Pepe Margaret Sullivan, Longton Gary, Anderson Garnet L, Schummer Michel
Department of Biostatistics, University of Washington, Seattle, Washington 98195-7232, USA.
Biometrics. 2003 Mar;59(1):133-42. doi: 10.1111/1541-0420.00016.
High throughput technologies, such as gene expression arrays and protein mass spectrometry, allow one to simultaneously evaluate thousands of potential biomarkers that could distinguish different tissue types. Of particular interest here is distinguishing between cancerous and normal organ tissues. We consider statistical methods to rank genes (or proteins) in regards to differential expression between tissues. Various statistical measures are considered, and we argue that two measures related to the Receiver Operating Characteristic Curve are particularly suitable for this purpose. We also propose that sampling variability in the gene rankings be quantified, and suggest using the "selection probability function," the probability distribution of rankings for each gene. This is estimated via the bootstrap. A real dataset, derived from gene expression arrays of 23 normal and 30 ovarian cancer tissues, is analyzed. Simulation studies are also used to assess the relative performance of different statistical gene ranking measures and our quantification of sampling variability. Our approach leads naturally to a procedure for sample-size calculations, appropriate for exploratory studies that seek to identify differentially expressed genes.

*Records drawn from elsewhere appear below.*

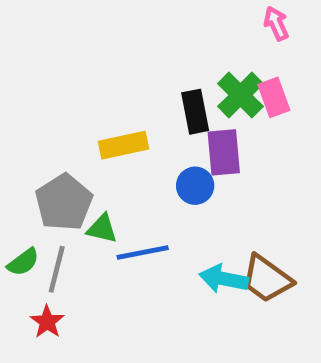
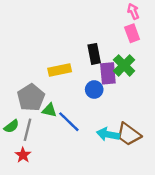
green cross: (240, 95) -> (124, 65), moved
pink rectangle: (274, 97) -> (132, 33), moved
blue line: (143, 253) -> (69, 122), turned 55

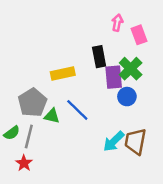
pink arrow: (133, 11) -> (117, 23), moved, turned 35
blue circle: (94, 90) -> (127, 97), moved
blue line: (69, 122) -> (77, 110), moved
cyan arrow: (108, 134) -> (114, 141), turned -55
brown trapezoid: (129, 134) -> (135, 141), turned 65

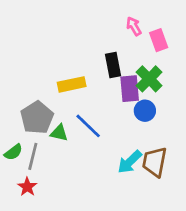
pink arrow: (117, 23) -> (134, 26), turned -42

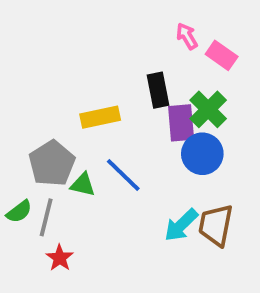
pink rectangle: (159, 40) -> (222, 55), turned -35
blue circle: (145, 111) -> (202, 154), size x1.4
red star: (27, 187) -> (60, 258), moved

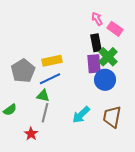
black rectangle: (158, 90) -> (96, 43), moved
gray pentagon: (52, 163) -> (23, 71), moved
blue line: (123, 175) -> (50, 79), moved, turned -70
gray line: (46, 217) -> (45, 113), moved
cyan arrow: (181, 225) -> (81, 115), moved

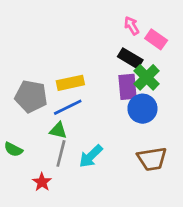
black rectangle: (96, 43) -> (130, 58), turned -48
gray pentagon: (23, 71) -> (31, 96), turned -30
green semicircle: (10, 110) -> (13, 149), turned 64
cyan arrow: (81, 115) -> (91, 156), moved
brown trapezoid: (112, 117) -> (152, 159), turned -110

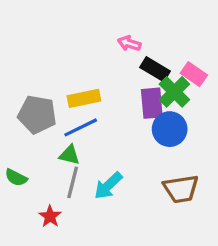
pink arrow: (132, 26) -> (129, 43), moved, turned -42
pink rectangle: (156, 39) -> (194, 74), moved

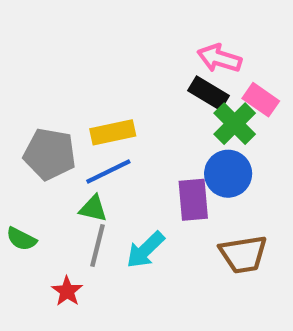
pink arrow: (129, 43) -> (219, 58), moved, size x1.4
purple rectangle: (152, 103) -> (193, 200), moved

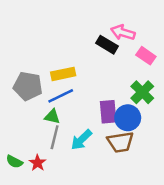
black rectangle: (209, 93) -> (107, 45), moved
green cross: (235, 124) -> (142, 92), moved
blue circle: (228, 174) -> (128, 118), moved
green semicircle: (21, 239) -> (14, 162), moved
brown trapezoid: (243, 254) -> (120, 142), moved

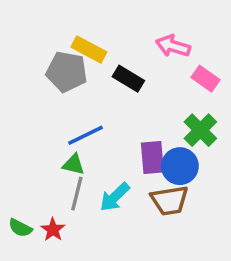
black rectangle: (107, 45) -> (128, 79), moved
yellow rectangle: (63, 74) -> (89, 49), moved, turned 40
gray pentagon: (28, 86) -> (67, 72), moved

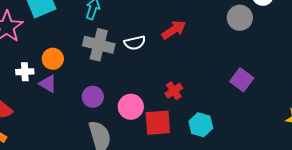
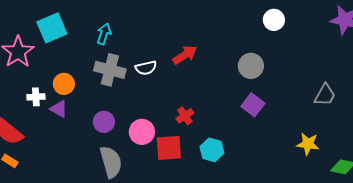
gray circle: (240, 18) -> (251, 66), moved

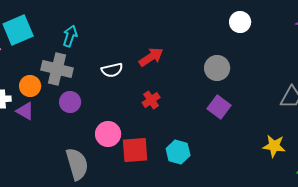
gray cross: (110, 70) -> (57, 69), moved
red cross: (185, 116) -> (151, 100), moved
purple circle: (104, 122) -> (70, 102), moved

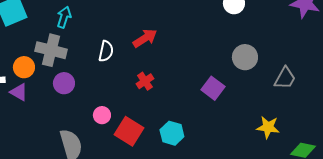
gray circle: (217, 68) -> (245, 57), moved
white semicircle: (112, 70) -> (106, 51), turned -65
pink circle: (108, 134) -> (102, 115), size x0.7
red square: (135, 150) -> (129, 131), turned 36

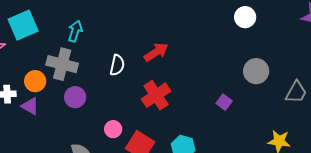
red cross: (145, 81) -> (156, 95), size x1.6
purple square: (213, 88) -> (224, 102), size x0.7

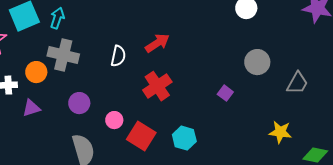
cyan arrow: (75, 31) -> (57, 18), moved
purple circle: (75, 97) -> (79, 103), moved
purple triangle: (30, 106) -> (31, 108), moved, turned -48

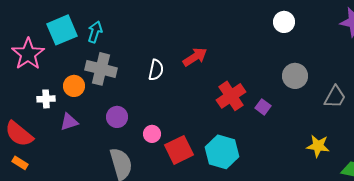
red cross: (157, 86) -> (231, 96), moved
red square: (141, 136) -> (179, 150), turned 32
cyan hexagon: (184, 138) -> (222, 152), size x1.4

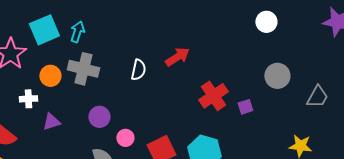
orange circle: (74, 86) -> (50, 76), moved
purple square: (263, 107) -> (245, 107), turned 35
pink circle: (152, 134) -> (125, 138), moved

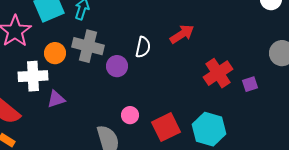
white cross: (28, 99) -> (33, 76), size x1.6
purple circle: (99, 117) -> (117, 66), moved

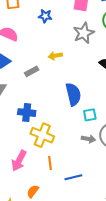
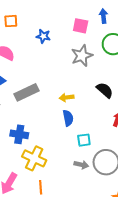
yellow arrow: (55, 56) -> (66, 97), moved
gray rectangle: (32, 71) -> (27, 92), size x1.6
blue semicircle: (73, 94) -> (68, 118), size x0.7

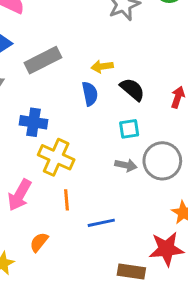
black semicircle: (105, 90) -> (132, 89), moved
blue semicircle: (68, 118) -> (90, 94), moved

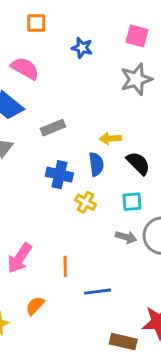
gray rectangle: (43, 60) -> (53, 128), size x0.7
blue cross: (34, 122) -> (59, 175), moved
yellow cross: (56, 157) -> (86, 202), moved, size x0.6

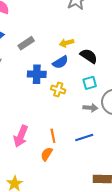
blue semicircle: (96, 164) -> (60, 62), turned 77
blue line: (98, 292) -> (84, 137), moved
orange semicircle: (35, 306) -> (47, 154), moved

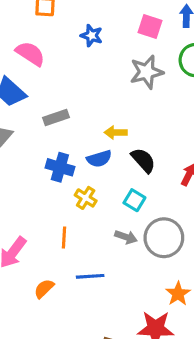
cyan square: (90, 83) -> (134, 200), turned 32
orange line: (53, 136) -> (64, 238), moved
blue line: (84, 137) -> (90, 276), moved

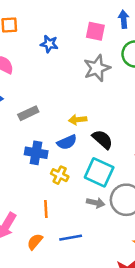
cyan square: (134, 200) -> (99, 172), size x1.6
orange semicircle: (44, 289) -> (35, 242), moved

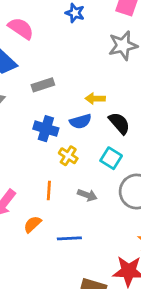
cyan square: (99, 172) -> (111, 158), size x0.7
gray arrow: (96, 203) -> (87, 195), moved
blue line: (71, 238) -> (69, 238), moved

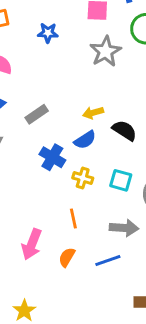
blue cross: (46, 129) -> (52, 157), turned 30
cyan square: (111, 158) -> (121, 180), moved
gray arrow: (87, 195) -> (124, 228), moved, size x1.4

高通量技术,如基因表达阵列和蛋白质质谱分析,使人们能够同时评估数千种可能区分不同组织类型的潜在生物标志物。这里特别感兴趣的是区分癌组织和正常器官组织。我们考虑用统计方法对基因(或蛋白质)在不同组织间的差异表达进行排序。我们考虑了各种统计量度,并认为与受试者工作特征曲线相关的两种量度特别适合于此目的。我们还提议对基因排名中的抽样变异性进行量化,并建议使用“选择概率函数”,即每个基因排名的概率分布。这通过自助法进行估计。我们分析了一个真实数据集,该数据集来自23个正常卵巢组织和30个卵巢癌组织的基因表达阵列。模拟研究也用于评估不同统计基因排名量度的相对性能以及我们对抽样变异性的量化。我们的方法自然地引出了一个样本量计算程序,适用于旨在识别差异表达基因的探索性研究。